CLAIMS What is claimed is:

1. A heat exchanger, comprising a first housing disposed in a first atmosphere and having an upstream end, a downstream end and an internal space for a cryogenic substance; and a heat plate assembly mounted to the first housing and being exposed to the first atmosphere for providing heat transfer at an interface of the first atmosphere and the heat plate assembly.

2. The heat exchanger of claim 1 , wherein the internal space comprises a continuous passageway.

3. The heat exchanger of claim 1 , wherein the heat plate assembly comprises a plurality of heat plates each of which is mounted in different positions on the first housing.

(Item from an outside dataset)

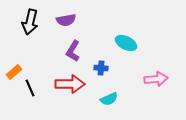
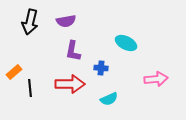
purple semicircle: moved 1 px down
purple L-shape: rotated 20 degrees counterclockwise
black line: rotated 18 degrees clockwise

4. The heat exchanger of claim 1 , further comprising an air separator mounted to the upstream end of the first housing and exposed to the first atmosphere for guiding the first atmosphere to flow over and contact the heat plate assembly.

5. The heat exchanger of claim 4, wherein the air separator comprises a triangular cross-section.

6. The heat exchanger of claim 1 , further comprising an inlet port in communication with the internal space for providing the cryogenic substance to the internal space, and an outlet port in communication with the internal space for exhausting cryogenic vapor from the internal space.

7. The heat exchanger of claim 6, further comprising an outlet pipe in communication with the outlet port for the cryogenic vapor, and an outlet valve connected to the outlet pipe for controlling exhausting the cryogenic vapor and input of the cryogenic substance to the internal space.

8. The heat exchanger of claim 1 , further comprising at least one fan associated with the upstream end of the first housing for moving the first atmosphere over the heat plate assembly.

9. The heat exchanger of claim 2, wherein the continuous passageway is arranged in a serpentine pattern within the first housing.

10. The heat exchanger of claim 1 , further comprising a sensor mounted for sensing a temperature of the first atmosphere upstream of the first housing.

11. The heat exchanger of claim 1 , wherein the cryogenic substance comprises a cryogenic liquid.

12. The heat exchanger of claim 11 , wherein the cryogenic liquid is selected from liquid nitrogen and liquid carbon dioxide.

13. The heat exchanger of claim 1 , further comprising a shroud housing having a chamber therein sized and shaped to receive the first housing, a shroud inlet disposed proximate the upstream end of the first housing and in communication with the chamber, and a shroud outlet disposed proximate the downstream end of the first housing and in communication with the chamber, the first housing disposed in the chamber of the shroud housing for the first atmosphere to be directed to contact the heat plate assembly.

14. The heat exchanger of claim 4, further comprising a shroud housing having a chamber therein sized and shaped to receive the first housing and the air separator, a shroud inlet disposed proximate the upstream end of the first housing and in communication with the chamber, and a shroud outlet disposed proximate the downstream end of the first housing and in communication with the chamber, the first housing disposed in the chamber of the shroud housing for the first atmosphere to be directed by the air separator to contact the heat plate assembly.

15. The heat exchanger of claim 1 , wherein the first housing is constructed as a metallic block in which the internal space is disposed.

16. The heat exchanger of claim 15, wherein the metallic block comprises metal selected from the group consisting of stainless steel and copper.

17. The heat exchanger of claim 13, further comprising at least one mechanical fastener for fastening the first housing to the shroud housing.

18. The heat exchanger of claim 14, further comprising at least one mechanical fastener for fastening the first housing to the shroud housing.